Years of violence beginning in the 1960s resulted in what has been rightly called genocide: the deaths of 200,000 Mayan men, women, and children by state-sponsored forces. The Peace Accords ended the war, but post-conflict trauma remains the stuff of nightmares for countless survivors. 

Both catastrophes have had an impact on the way the Sisters of Charity have responded to the enormous demands made on them.

In addition to the work being done in the clinics and the spiritual aid provided by Sisters in the parishes in Sololá and San Marcos, other initiatives came into fruition in the state of Quiché.

In 1996 Sisters Barbara Ford and Virginia Searing, working with Caritas, joined the recently added mental health team of the integrated health program.
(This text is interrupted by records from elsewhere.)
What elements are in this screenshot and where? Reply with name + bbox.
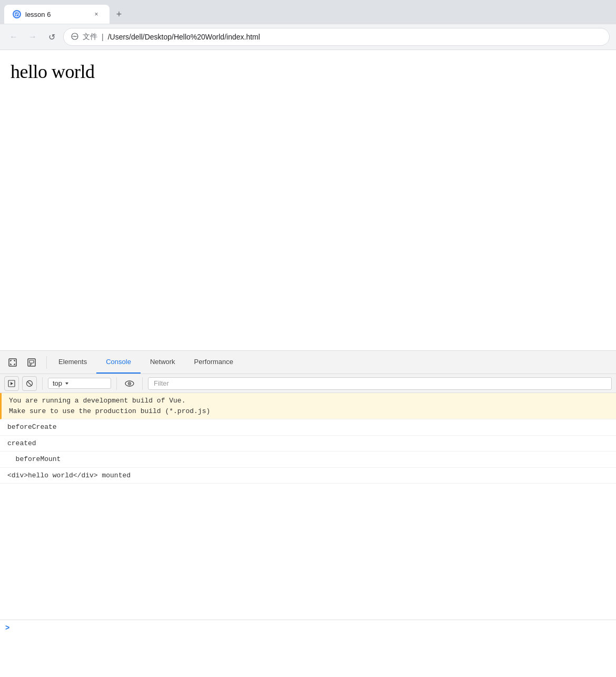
page-heading: hello world xyxy=(11,61,605,83)
tab-close-button[interactable]: × xyxy=(92,9,101,19)
eye-icon-button[interactable] xyxy=(122,376,137,391)
console-output: You are running a development build of V… xyxy=(0,393,616,620)
new-tab-button[interactable]: + xyxy=(112,7,126,22)
svg-marker-10 xyxy=(11,382,13,385)
toolbar-divider xyxy=(46,356,47,369)
tab-title: lesson 6 xyxy=(25,11,87,18)
console-input[interactable] xyxy=(13,624,611,632)
filter-input[interactable]: Filter xyxy=(148,377,612,390)
console-divider xyxy=(42,377,43,390)
url-path: /Users/dell/Desktop/Hello%20World/index.… xyxy=(108,33,260,41)
svg-rect-4 xyxy=(9,359,16,366)
devtools-icons xyxy=(0,354,44,371)
svg-point-16 xyxy=(129,383,130,384)
context-selector[interactable]: top xyxy=(48,378,111,389)
tab-performance[interactable]: Performance xyxy=(185,351,243,374)
console-prompt-icon: > xyxy=(5,623,9,632)
url-label: 文件 xyxy=(83,32,97,42)
devtools-toolbar: Elements Console Network Performance xyxy=(0,351,616,374)
mounted-text: <div>hello world</div> mounted xyxy=(7,470,131,481)
console-message-beforecreate: beforeCreate xyxy=(0,419,616,436)
page-content: hello world xyxy=(0,50,616,350)
console-message-vue-warning: You are running a development build of V… xyxy=(0,393,616,419)
tab-network[interactable]: Network xyxy=(141,351,185,374)
devtools-tabs: Elements Console Network Performance xyxy=(49,351,616,374)
url-security-icon xyxy=(71,33,78,42)
active-tab[interactable]: lesson 6 × xyxy=(4,5,110,24)
svg-marker-13 xyxy=(65,382,68,385)
url-separator: | xyxy=(102,33,104,41)
console-divider2 xyxy=(116,377,117,390)
refresh-button[interactable]: ↺ xyxy=(44,30,59,44)
cursor-icon-button[interactable] xyxy=(4,354,21,371)
svg-rect-5 xyxy=(28,359,35,366)
tab-console[interactable]: Console xyxy=(96,351,141,374)
address-bar: ← → ↺ 文件 | /Users/dell/Desktop/Hello%20W… xyxy=(0,24,616,50)
beforemount-text: beforeMount xyxy=(7,454,61,465)
tab-elements[interactable]: Elements xyxy=(49,351,96,374)
tab-bar: lesson 6 × + xyxy=(0,0,616,24)
inspect-icon-button[interactable] xyxy=(23,354,40,371)
created-text: created xyxy=(7,438,36,449)
browser-chrome: lesson 6 × + ← → ↺ 文件 | /Users/dell/Desk… xyxy=(0,0,616,50)
devtools-panel: Elements Console Network Performance xyxy=(0,350,616,635)
console-message-created: created xyxy=(0,436,616,452)
back-button[interactable]: ← xyxy=(6,30,21,44)
console-input-row: > xyxy=(0,620,616,635)
forward-button[interactable]: → xyxy=(25,30,40,44)
beforecreate-text: beforeCreate xyxy=(7,422,57,433)
console-message-beforemount: beforeMount xyxy=(0,452,616,468)
svg-rect-6 xyxy=(29,360,34,363)
url-bar[interactable]: 文件 | /Users/dell/Desktop/Hello%20World/i… xyxy=(63,28,610,46)
console-toolbar: top Filter xyxy=(0,374,616,393)
block-icon-button[interactable] xyxy=(22,376,37,391)
console-divider3 xyxy=(142,377,143,390)
play-icon-button[interactable] xyxy=(4,376,19,391)
vue-warning-text: You are running a development build of V… xyxy=(9,396,210,416)
svg-line-12 xyxy=(27,381,32,386)
console-message-mounted: <div>hello world</div> mounted xyxy=(0,468,616,484)
tab-favicon xyxy=(13,10,21,18)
They developed programs using Mayan healing practices and western psychology to allow survivors of the violence to begin the healing process. They began to visit places where the atrocities occurred and ministered to the people left behind. They accompanied the families of those buried in mass graves and exhumed the remains, which were then given a dignified Mayan burial.

The twentieth anniversary of Sr. Barbara Ford’s death on May 5, 2021, brought the communities in Guatemala and the U.S. together for a Mass of Remembrance via live-stream; Monseñor Julio Cabrera Ovalle presided.
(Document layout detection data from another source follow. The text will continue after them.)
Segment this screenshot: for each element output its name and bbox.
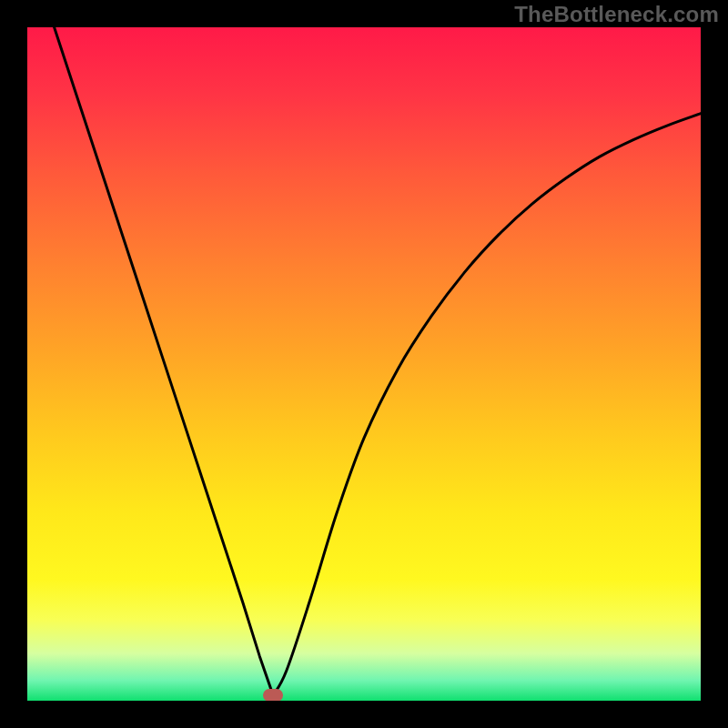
chart-svg <box>27 27 701 701</box>
chart-frame: TheBottleneck.com <box>0 0 728 728</box>
optimal-point-marker <box>263 689 283 701</box>
watermark-text: TheBottleneck.com <box>514 2 719 27</box>
plot-area <box>27 27 701 701</box>
gradient-bg <box>27 27 701 701</box>
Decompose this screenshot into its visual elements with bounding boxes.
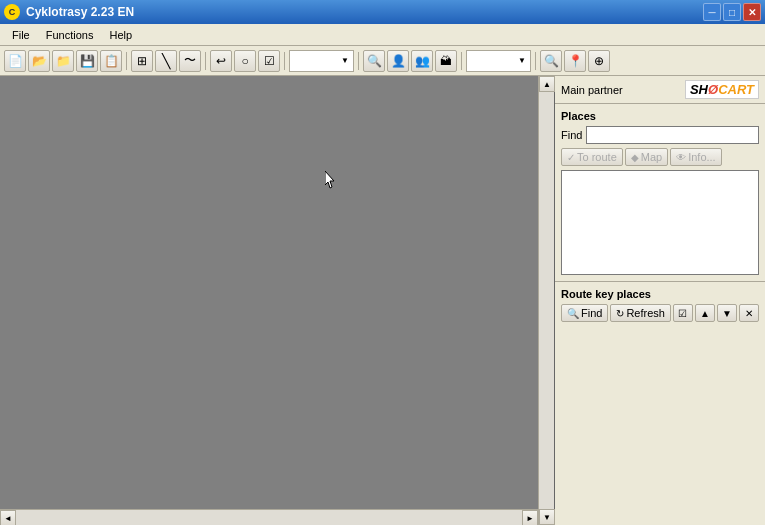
open-button[interactable]: 📂 xyxy=(28,50,50,72)
scroll-track-h[interactable] xyxy=(16,510,522,525)
scroll-down-button[interactable]: ▼ xyxy=(539,509,555,525)
map-button[interactable]: ◆ Map xyxy=(625,148,668,166)
person-button[interactable]: 👤 xyxy=(387,50,409,72)
route-check-icon: ☑ xyxy=(678,308,687,319)
route-up-icon: ▲ xyxy=(700,308,710,319)
places-title: Places xyxy=(561,110,759,122)
route-refresh-label: Refresh xyxy=(626,307,665,319)
open2-button[interactable]: 📁 xyxy=(52,50,74,72)
logo-sh: SH xyxy=(690,82,708,97)
route-find-label: Find xyxy=(581,307,602,319)
dropdown-2[interactable]: ▼ xyxy=(466,50,531,72)
zoom-in-button[interactable]: 🔍 xyxy=(363,50,385,72)
maximize-button[interactable]: □ xyxy=(723,3,741,21)
find-row: Find xyxy=(561,126,759,144)
book-button[interactable]: 📋 xyxy=(100,50,122,72)
separator-3 xyxy=(284,52,285,70)
separator-4 xyxy=(358,52,359,70)
route-down-icon: ▼ xyxy=(722,308,732,319)
title-bar: C Cyklotrasy 2.23 EN ─ □ ✕ xyxy=(0,0,765,24)
toolbar: 📄 📂 📁 💾 📋 ⊞ ╲ 〜 ↩ ○ ☑ ▼ 🔍 👤 👥 🏔 ▼ 🔍 📍 ⊕ xyxy=(0,46,765,76)
map-label: Map xyxy=(641,151,662,163)
route-find-button[interactable]: 🔍 Find xyxy=(561,304,608,322)
locate-button[interactable]: 📍 xyxy=(564,50,586,72)
map-area[interactable]: ▲ ▼ ◄ ► xyxy=(0,76,555,525)
route-title: Route key places xyxy=(561,288,759,300)
scroll-left-button[interactable]: ◄ xyxy=(0,510,16,525)
grid-button[interactable]: ⊞ xyxy=(131,50,153,72)
to-route-label: To route xyxy=(577,151,617,163)
separator-6 xyxy=(535,52,536,70)
close-button[interactable]: ✕ xyxy=(743,3,761,21)
scroll-up-button[interactable]: ▲ xyxy=(539,76,555,92)
route-refresh-button[interactable]: ↻ Refresh xyxy=(610,304,671,322)
route-refresh-icon: ↻ xyxy=(616,308,624,319)
route-up-button[interactable]: ▲ xyxy=(695,304,715,322)
mouse-cursor xyxy=(325,171,337,189)
circle-button[interactable]: ○ xyxy=(234,50,256,72)
logo-o: Ø xyxy=(708,82,718,97)
svg-marker-0 xyxy=(325,171,334,188)
search-button[interactable]: 🔍 xyxy=(540,50,562,72)
new-button[interactable]: 📄 xyxy=(4,50,26,72)
dropdown-2-arrow: ▼ xyxy=(518,56,526,65)
menu-bar: File Functions Help xyxy=(0,24,765,46)
info-label: Info... xyxy=(688,151,716,163)
route-section: Route key places 🔍 Find ↻ Refresh ☑ ▲ ▼ xyxy=(555,282,765,328)
gps-button[interactable]: ⊕ xyxy=(588,50,610,72)
app-icon: C xyxy=(4,4,20,20)
shocart-logo: SHØCART xyxy=(685,80,759,99)
dropdown-1[interactable]: ▼ xyxy=(289,50,354,72)
main-partner-label: Main partner xyxy=(561,84,623,96)
places-section: Places Find ✓ To route ◆ Map 👁 Info... xyxy=(555,104,765,282)
window-title: Cyklotrasy 2.23 EN xyxy=(26,5,134,19)
right-panel: Main partner SHØCART Places Find ✓ To ro… xyxy=(555,76,765,525)
places-list xyxy=(561,170,759,275)
separator-2 xyxy=(205,52,206,70)
save-button[interactable]: 💾 xyxy=(76,50,98,72)
minimize-button[interactable]: ─ xyxy=(703,3,721,21)
info-icon: 👁 xyxy=(676,152,686,163)
route-delete-button[interactable]: ✕ xyxy=(739,304,759,322)
find-input[interactable] xyxy=(586,126,759,144)
menu-help[interactable]: Help xyxy=(101,27,140,43)
route-down-button[interactable]: ▼ xyxy=(717,304,737,322)
main-content: ▲ ▼ ◄ ► Main partner SHØCART Places Find xyxy=(0,76,765,525)
partner-header: Main partner SHØCART xyxy=(555,76,765,104)
find-label: Find xyxy=(561,129,582,141)
photo-button[interactable]: 🏔 xyxy=(435,50,457,72)
scroll-right-button[interactable]: ► xyxy=(522,510,538,525)
to-route-icon: ✓ xyxy=(567,152,575,163)
dropdown-1-arrow: ▼ xyxy=(341,56,349,65)
title-bar-left: C Cyklotrasy 2.23 EN xyxy=(4,4,134,20)
separator-1 xyxy=(126,52,127,70)
person2-button[interactable]: 👥 xyxy=(411,50,433,72)
places-buttons: ✓ To route ◆ Map 👁 Info... xyxy=(561,148,759,166)
route-delete-icon: ✕ xyxy=(745,308,753,319)
separator-5 xyxy=(461,52,462,70)
vertical-scrollbar[interactable]: ▲ ▼ xyxy=(538,76,554,525)
map-icon: ◆ xyxy=(631,152,639,163)
line-button[interactable]: ╲ xyxy=(155,50,177,72)
info-button[interactable]: 👁 Info... xyxy=(670,148,722,166)
undo-button[interactable]: ↩ xyxy=(210,50,232,72)
curve-button[interactable]: 〜 xyxy=(179,50,201,72)
check-button[interactable]: ☑ xyxy=(258,50,280,72)
scroll-track-v[interactable] xyxy=(539,92,554,509)
window-controls: ─ □ ✕ xyxy=(703,3,761,21)
menu-functions[interactable]: Functions xyxy=(38,27,102,43)
menu-file[interactable]: File xyxy=(4,27,38,43)
to-route-button[interactable]: ✓ To route xyxy=(561,148,623,166)
route-find-icon: 🔍 xyxy=(567,308,579,319)
logo-cart: CART xyxy=(718,82,754,97)
horizontal-scrollbar[interactable]: ◄ ► xyxy=(0,509,538,525)
route-check-button[interactable]: ☑ xyxy=(673,304,693,322)
route-buttons: 🔍 Find ↻ Refresh ☑ ▲ ▼ ✕ xyxy=(561,304,759,322)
Sisters Barbara and Virginia continued the work of reclamation into the new century. On  May 5, 2001, in Guatemala City, Sr. Barbara was killed in a carjacking that had turned deadly. Although there was much speculation about the motive for the murder, intensive investigation ruled out a political one. As the 20th anniversary of her death was celebrated in May, Sr. Barbara continues to be revered by many for the work she did for over 20 years with the poorest of the Mayan community.

The Barbara Ford Peacebuilding Center, opened in 2009 in Quiché by the Sisters of Charity, continues to focus on integrated mental and spiritual health. Its well-prepared and enthusiastic teams offer opportunities for youth training and employment, understanding of human rights, including the rights of children, and agricultural projects, including a model farm. The Center partners with other organizations to bring the best of what is available to the rural poor, especially to women and girls who suffer from the effects of physical, mental and sexual abuse. (See Vision, Summer 2018, pages 8-9 and 12 to read about the about programs offered at the Barbara Ford Peacebuilding Center.)

Guatemala, land of eternal spring, continues to be a place of special bonding between the Sisters of Charity and its people. May we long continue our relationship of love and service with each other.